It’s so sad, so stupid, and so predictable.  In the words of the old proverb, when the wolf’s at the door, love flies out the window. 

 

Stress makes people irritable.  We blame our partners for much of the mess we’ve gotten into:  “Why didn’t you…save more…spend less…work harder…invest more intelligently…finish your degree…TAKE BETTER CARE OF US?” 

 

So what can you do to keep the home fires burning, to keep love alive, while the wolf is at the door?  Here are the best tips I know for this.  They’re not based just on what I think you should do.  They are also based on what actual people in these circumstances do.

 

1.      Never talk about the past.  Never talk about blame.  I know you’re itching to do it.  But don’t.  Just don’t.  There is absolutely no reason to do so, except to poison the well of your love. 

2.      The only practical conversation you should have is about “What do we do now?”  Get the best advice you can.  Listen to it.  Act on it.  You see, action is the antidote to worry.  If you take smart steps now to deal with things, you will immediately feel better. 

3.      Be nice to each other.  Do little things that show affection or helpfulness or generosity.  Even when you feel least like giving, give a little anyway.  Have a competition to see who can be nicer to each other.    

4.      If one of you gets upset, don’t make things worse.  Don’t escalate.  Don’t blame back.  Just listen.  Sympathize.  Show you understand how hard things have been for your partner. 

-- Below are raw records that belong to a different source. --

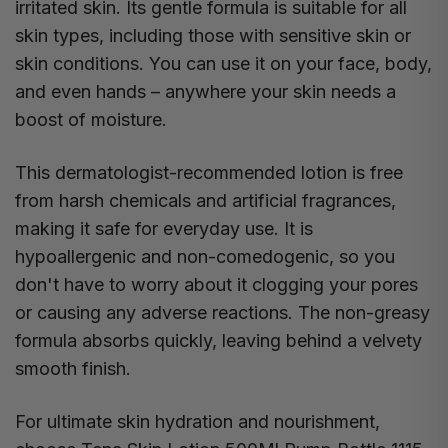
irritated skin. Its gentle formula is suitable for all
skin types, including those with sensitive skin or
skin conditions. You can use it on your face, body,
and even hands – anywhere your skin needs a
boost of moisture.
This dermatologist-recommended lotion is free
from harsh chemicals and artificial fragrances,
making it safe for everyday use. It is
hypoallergenic and non-comedogenic, so you
don't have to worry about it clogging your pores
or causing any adverse reactions. The non-greasy
formula absorbs quickly, leaving behind a velvety
smooth finish.
For ultimate skin hydration and nourishment,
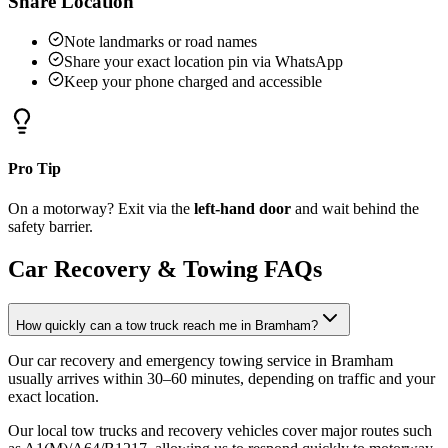
Share Location
Note landmarks or road names
Share your exact location pin via WhatsApp
Keep your phone charged and accessible
Pro Tip
On a motorway? Exit via the
left-hand door
and wait behind the
safety barrier.
Car Recovery & Towing FAQs
How quickly can a tow truck reach me in Bramham?
Our car recovery and emergency towing service in Bramham
usually arrives within 30–60 minutes, depending on traffic and your
exact location
.
Our local tow trucks and recovery vehicles cover major routes such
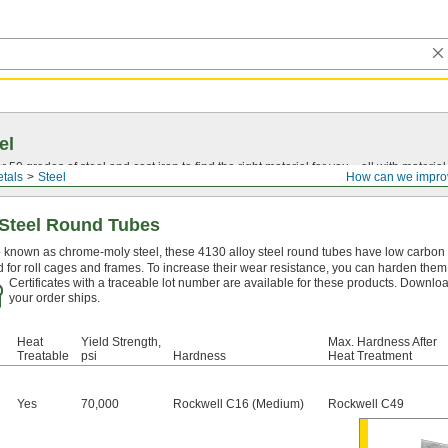
el
0 grades of steel and cast iron to find the right material for you—all with material ce
tals
Steel
How can we impro
 Steel Round Tubes
 known as chrome-moly steel, these 4130 alloy steel round tubes have low carbon c
 for roll cages and frames. To increase their wear resistance, you can harden them 
Certificates with a traceable lot number are available for these products. Downloa
your order ships.
Heat
Yield Strength,
Max. Hardness After
Treatable
psi
Hardness
Heat Treatment
Yes
70,000
Rockwell C16 (Medium)
Rockwell C49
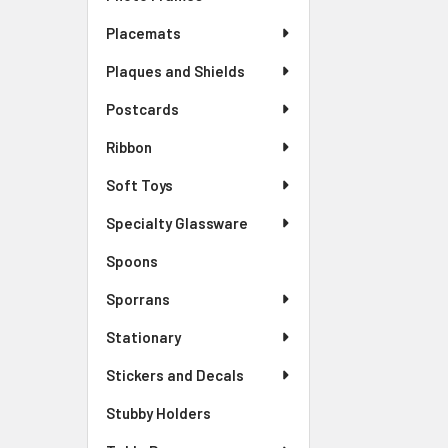
Placemats
Plaques and Shields
Postcards
Ribbon
Soft Toys
Specialty Glassware
Spoons
Sporrans
Stationary
Stickers and Decals
Stubby Holders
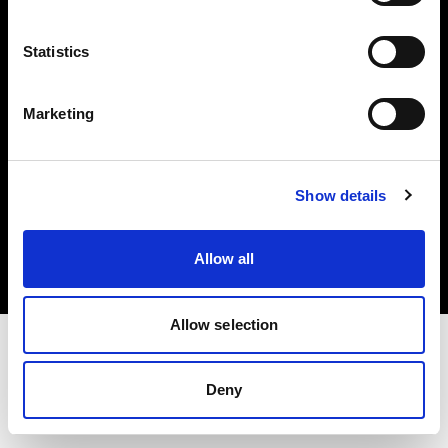
Investors
Statistics
Share The Light
Marketing
Copyright (C) 1968-2025 Profoto AB. All rights reserved.
Show details
Canada
Cookies
Allow all
Privacy policy
Terms of use
Allow selection
Deny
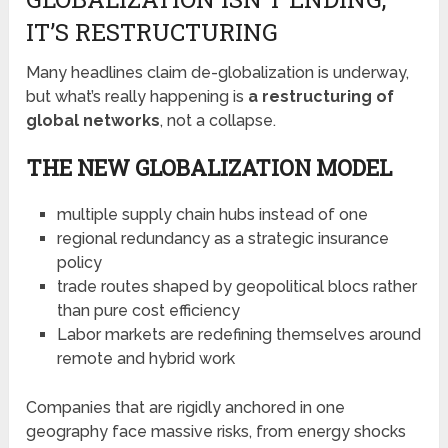
IT’S RESTRUCTURING
Many headlines claim de-globalization is underway,
but what’s really happening is
a restructuring of
global networks
, not a collapse.
THE NEW GLOBALIZATION MODEL
multiple supply chain hubs instead of one
regional redundancy as a strategic insurance
policy
trade routes shaped by geopolitical blocs rather
than pure cost efficiency
Labor markets are redefining themselves around
remote and hybrid work
Companies that are rigidly anchored in one
geography face massive risks, from energy shocks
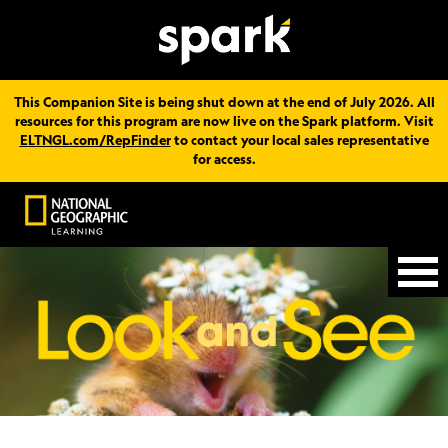
This Companion Site is being shut down at the end of July 2026. All
resources for this program are now live on the Spark platform. Visit
ELTNGL.com/RepFinder
to contact your local sales representative
for access.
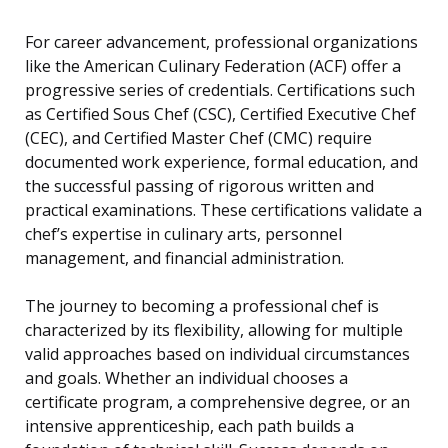
For career advancement, professional organizations
like the American Culinary Federation (ACF) offer a
progressive series of credentials. Certifications such
as Certified Sous Chef (CSC), Certified Executive Chef
(CEC), and Certified Master Chef (CMC) require
documented work experience, formal education, and
the successful passing of rigorous written and
practical examinations. These certifications validate a
chef’s expertise in culinary arts, personnel
management, and financial administration.
The journey to becoming a professional chef is
characterized by its flexibility, allowing for multiple
valid approaches based on individual circumstances
and goals. Whether an individual chooses a
certificate program, a comprehensive degree, or an
intensive apprenticeship, each path builds a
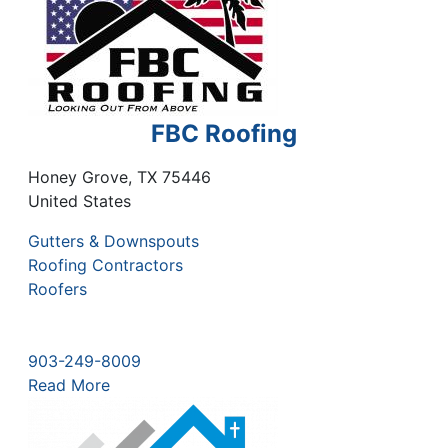
FBC Roofing
Honey Grove
,
TX
75446
United States
Gutters & Downspouts
Roofing Contractors
Roofers
903-249-8009
Read More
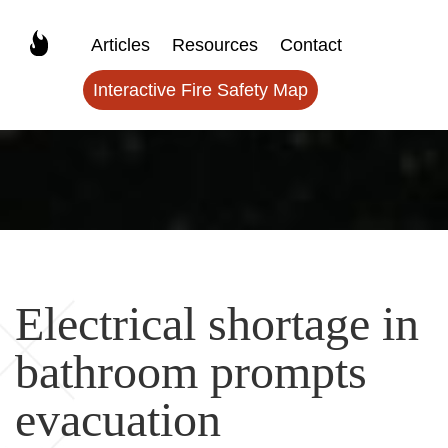
Articles
Resources
Contact
Interactive Fire Safety Map
Electrical shortage in
bathroom prompts
evacuation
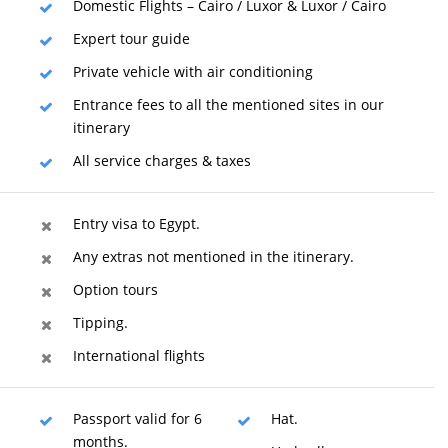
Domestic Flights – Cairo / Luxor & Luxor / Cairo
Expert tour guide
Private vehicle with air conditioning
Entrance fees to all the mentioned sites in our
itinerary
All service charges & taxes
Entry visa to Egypt.
Any extras not mentioned in the itinerary.
Option tours
Tipping.
International flights
Passport valid for 6
Hat.
months.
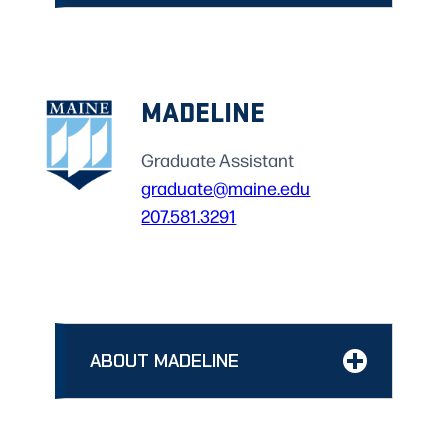
MADELINE
Graduate Assistant
graduate@maine.edu
207.581.3291
ABOUT MADELINE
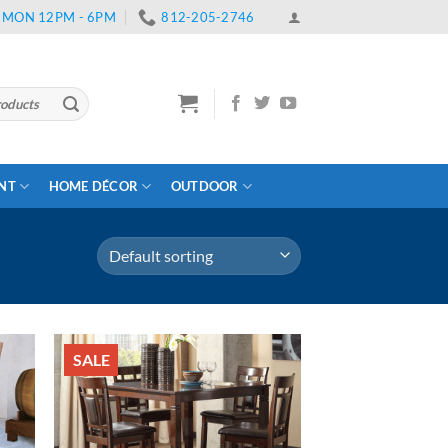
 | MON 12PM - 6PM
812-205-2746
ENT
HOME DÉCOR
OUTDOOR
SALE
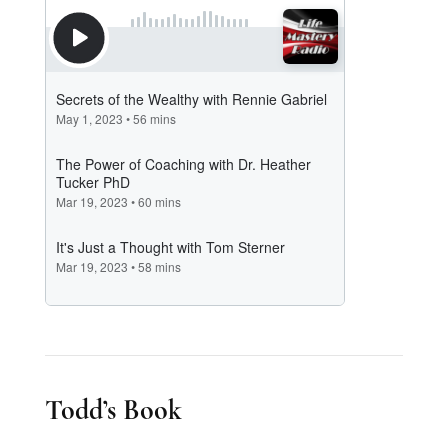
Todd’s Book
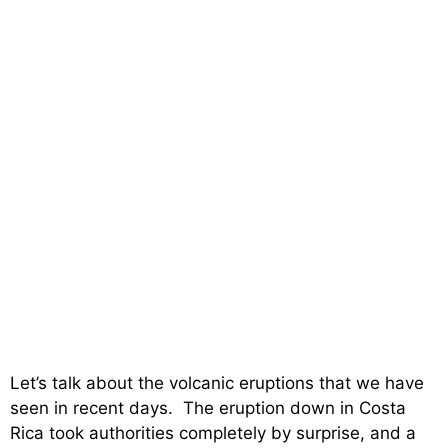
Let’s talk about the volcanic eruptions that we have
seen in recent days. The eruption down in Costa
Rica took authorities completely by surprise, and a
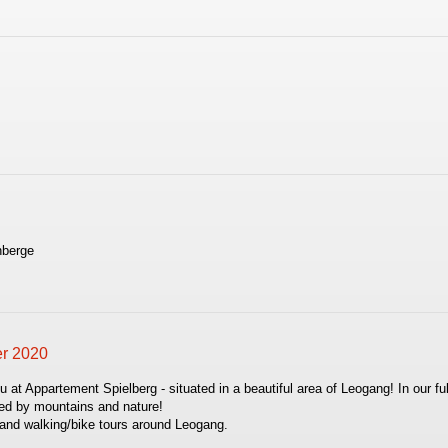
.
nberge
er 2020
t Appartement Spielberg - situated in a beautiful area of Leogang! In our ful
nded by mountains and nature!
s and walking/bike tours around Leogang.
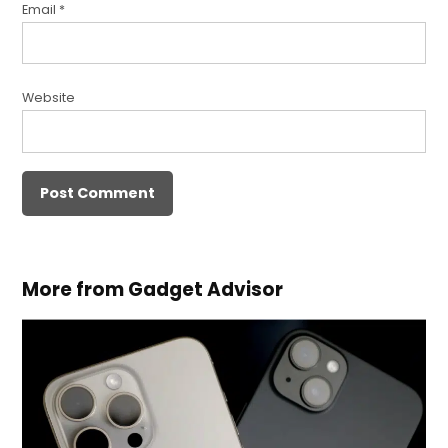
Email
*
Website
More from Gadget Advisor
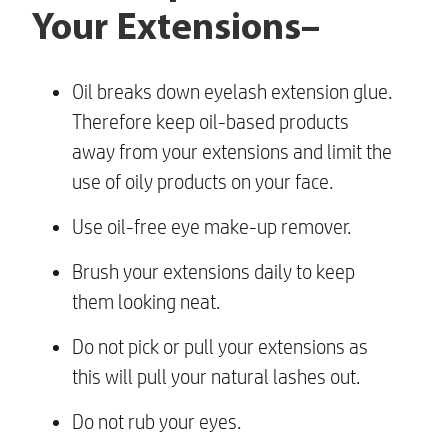
Your Extensions–
Oil breaks down eyelash extension glue.
Therefore keep oil-based products
away from your extensions and limit the
use of oily products on your face.
Use oil-free eye make-up remover.
Brush your extensions daily to keep
them looking neat.
Do not pick or pull your extensions as
this will pull your natural lashes out.
Do not rub your eyes.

5.      Once a week, do something special together.  It doesn’t have to cost a dime.  A nice long walk.  Send the kids to a neighbor’s and have a nice dinner at home just the two of you.  Watch a favorite movie together.  Listen to some music that you’ve both loved. 

 

So, okay, you’re facing a financial challenge.  Things might get tough.  Okay.  Now you have a choice.  In the face of money troubles you can trash your marriage.  Or, when the going gets tough, the tough can get loving and preserve one of the best things in your life.  It’s up to you.

 

If you want to read a whole book full of tips for how to cope emotionally with tough times, you gotta check out The Emotional Energy Factor. 

 

Now what about you?  I know many of you have held your marriages together in the face of tough times.  What did you do?  How did you do it?  We’d all love to hear!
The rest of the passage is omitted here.